**What you are asked to do:** Only one stretch of the records below should be repeated. It starts with the line containing "JUFA Hotels (365, 818)" and goes on through the line containing "[Instagram] (1203, 103)", exactly as written.

───── Extracted records

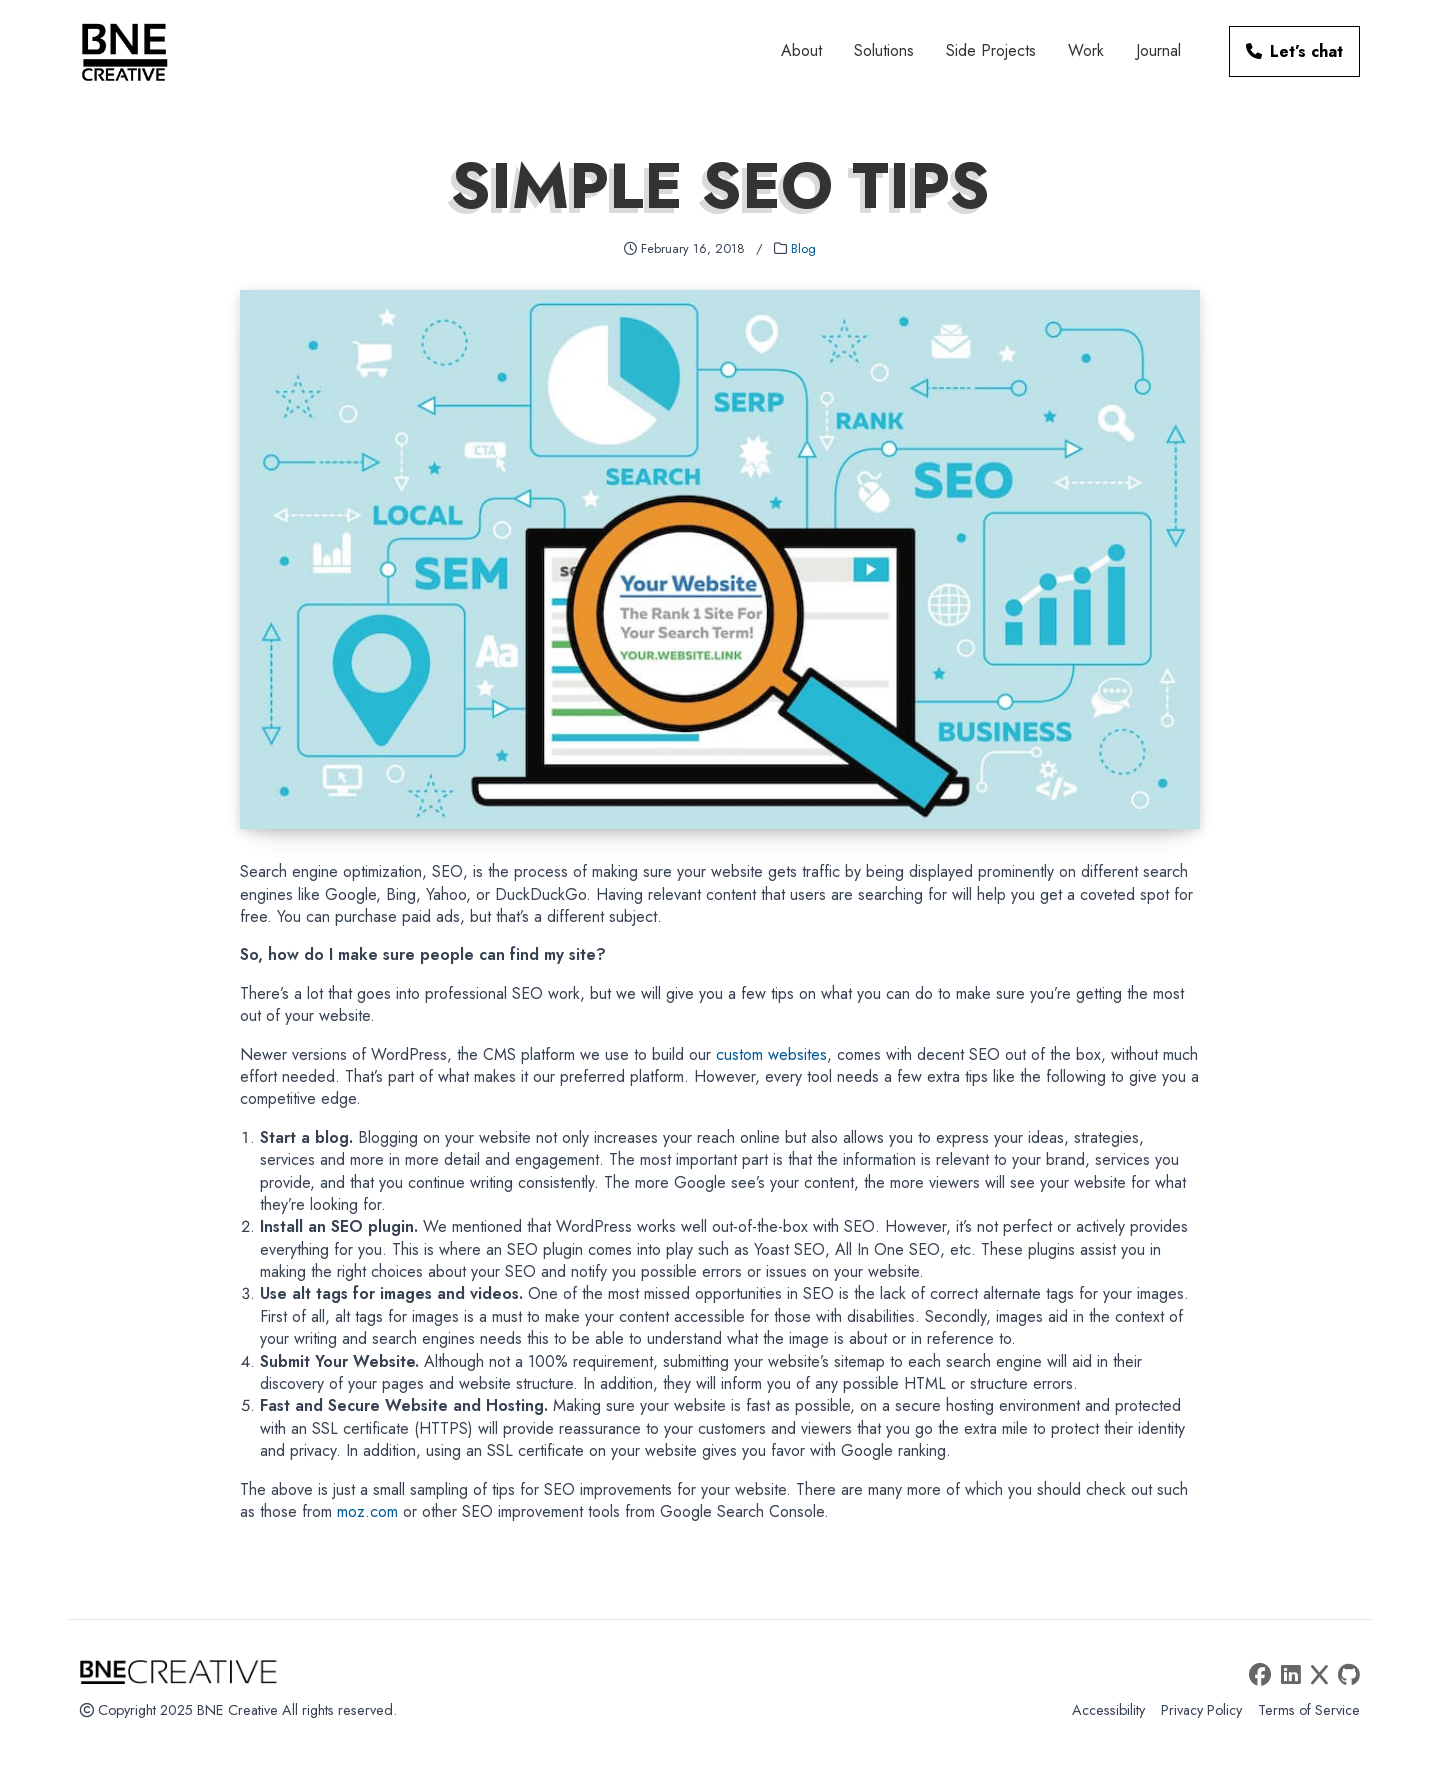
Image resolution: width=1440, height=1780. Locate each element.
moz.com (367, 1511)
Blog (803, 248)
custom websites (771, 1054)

──────────
───── Extracted records

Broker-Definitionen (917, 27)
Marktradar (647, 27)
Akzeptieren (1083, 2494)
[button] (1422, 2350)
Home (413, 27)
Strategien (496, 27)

──────────
───── Extracted records

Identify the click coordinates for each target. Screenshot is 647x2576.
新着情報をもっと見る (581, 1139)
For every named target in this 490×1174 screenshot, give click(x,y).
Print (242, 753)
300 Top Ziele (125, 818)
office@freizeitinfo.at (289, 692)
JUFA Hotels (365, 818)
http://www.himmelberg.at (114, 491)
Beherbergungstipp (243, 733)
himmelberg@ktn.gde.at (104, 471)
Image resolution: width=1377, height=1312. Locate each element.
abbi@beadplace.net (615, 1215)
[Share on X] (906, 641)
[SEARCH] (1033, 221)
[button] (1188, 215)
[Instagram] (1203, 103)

──────────

**Response:**
JUFA Hotels (365, 818)
http://www.himmelberg.at (114, 491)
Beherbergungstipp (243, 733)
himmelberg@ktn.gde.at (104, 471)
Image resolution: width=1377, height=1312. Locate each element.
abbi@beadplace.net (615, 1215)
[Share on X] (906, 641)
[SEARCH] (1033, 221)
[button] (1188, 215)
[Instagram] (1203, 103)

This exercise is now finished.